Les arrêts du Conseil d'Etat ont sans ambiguïté mis fin à une longue période d' incertitudes et devraient permettre à la justice civile de sanctionner les manquements à la loi en obligeant les fabricants et revendeurs à verser aux auteurs, artistes et producteurs les sommes déjà perçues auprès des consommateurs.
Ces arrêts présentent l'intérêt d'établir un florilège de tous les détours et manœuvres auxquels se sont livrés Apple et ses affidés pour échapper aux obligations qui leur incombent et ne sont que la contrepartie de la vente de supports qui mettent en jeu l'exception pour copie privée.
Pour bien troubler l'eau du bain , il convient d'abord de nommer au sein de la commission chargée d'établir les barèmes de rémunération non pas un spécialiste des produits concernés mais son avocat qui n'y siégera que pour trouver les failles destinées à nourrir de futurs contentieux.

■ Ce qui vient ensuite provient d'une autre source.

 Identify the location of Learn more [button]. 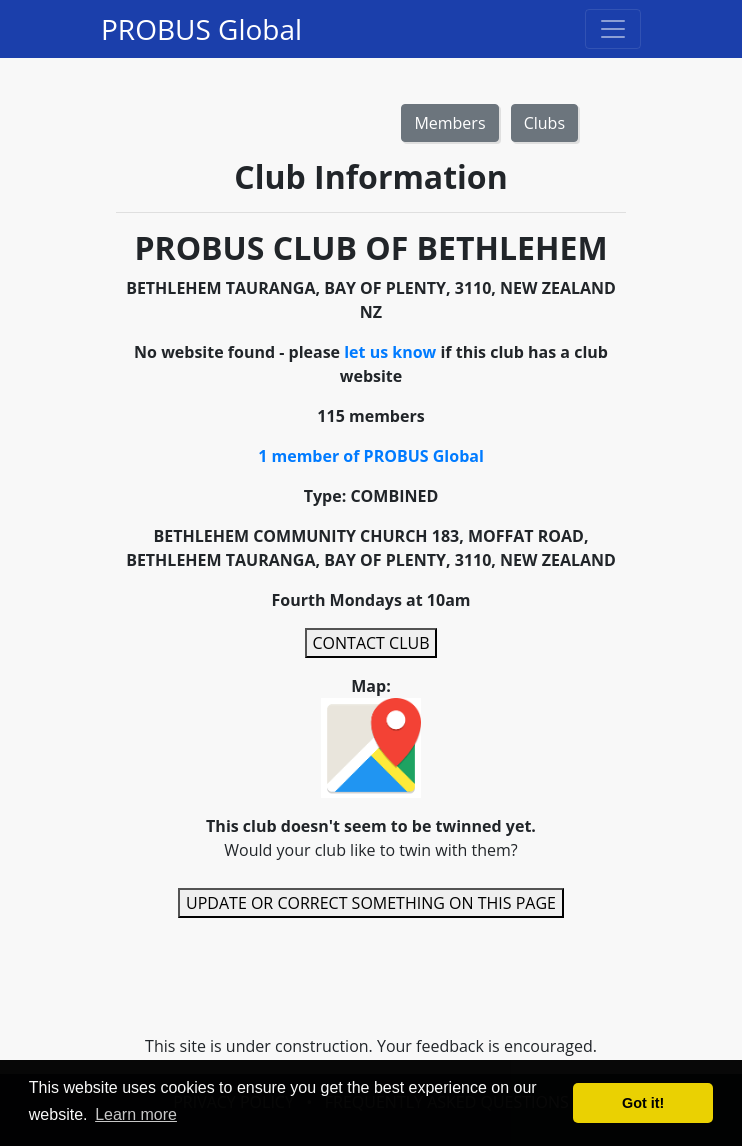
(136, 1114).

Ensuite la commission travaillant sur des études d'usage et après avoir participé au choix du prestataire et approuvé le questionnaire soumis aux consommateurs refuser de financer les études et rejeter tous les travaux effectués dans le but de jeter la suspicion sur les méthodes de travail de la commission compte tenu de l'impossibilité matérielle pour l'Etat soumis aux règles des marchés publics d'en faire lui même la commande dans le délai requis par le législateur.

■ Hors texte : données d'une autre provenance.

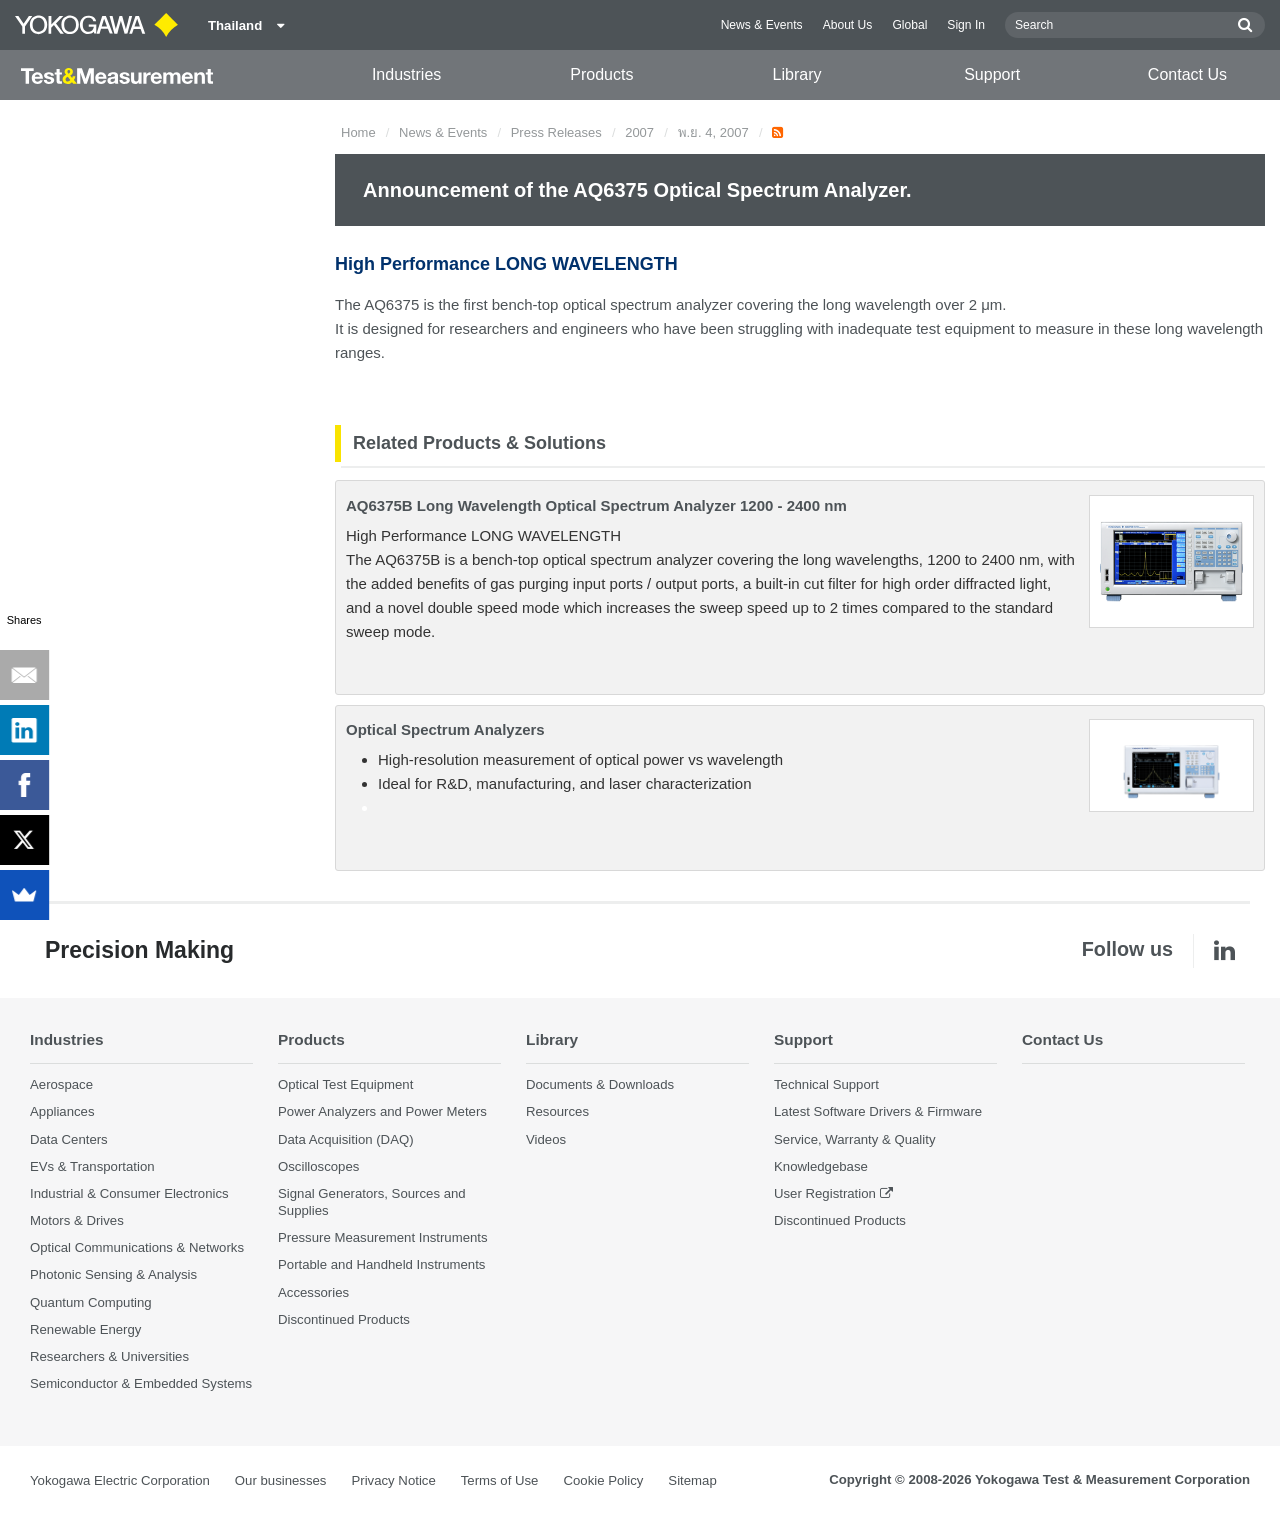 The height and width of the screenshot is (1515, 1280). What do you see at coordinates (797, 74) in the screenshot?
I see `Library` at bounding box center [797, 74].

Enfin quelques semaines avant la date butoir des délibérations démissionner en bloc , déclarer qu'une commission ainsi incomplète ne peut plus rien décider et espérer ainsi convaincre le juge administratif d'annuler les barèmes votés .
Cette accumulation de mauvais procédés n'a sans doute pas échappé à la sagacité du Conseil d'Etat qui a jugé qu' à l'impossible nul n'est tenu et qu' à force de voir tirer les maillots devant le but , il lui revenait de siffler le penalty.
Il est vrai que voulant toujours échapper aux impositions de toute nature qu'elle devrait acquitter la marque de Cupertino a pris de très mauvaises habitudes et que respecter les lois des Etats où elle exerce ses activités n'est pas dans sa nature.
Le coup de massue que lui a infligé le Conseil d'Etat devrait conduire les grands pays de l'UE à adopter les mesures permettant de mieux protéger les ressources de leur citoyens en mettant fin à tous les systèmes de tricheries dont le Luxembourg est le champion.
Pour en revenir à la copie privée , il appartient désormais au gouvernement de recomposer la commission en séparant le bon grain de l'ivraie et peut-être au gouvernement et au Parlement d' en accroitre sa légitimité en renforçant en son sein la représentation de l'Etat.
Car le système de dialogue entre la création et les fournisseurs de supports d'enregistrement peut parfaitement fonctionner comme l'ont montré les résultats positifs des discussions entre ayants droit et représentants des entreprises de télécommunication .
Le droit d'auteur pourra évoluer, mais il doit toujours être protégé ainsi que l'a rappelé récemment Fleur Pellerin, car il est consubstantiel à la liberté de création et d'expression.
C'est pourquoi ceux qui ont organisé au cœur de l'Europe un système d'évasion fiscale et installé au Luxembourg une sorte de cour des miracles n'ont aucune légitimité pour mettre en cause à Bruxelles les droits fondamentaux des créateurs issus du siècle des lumières.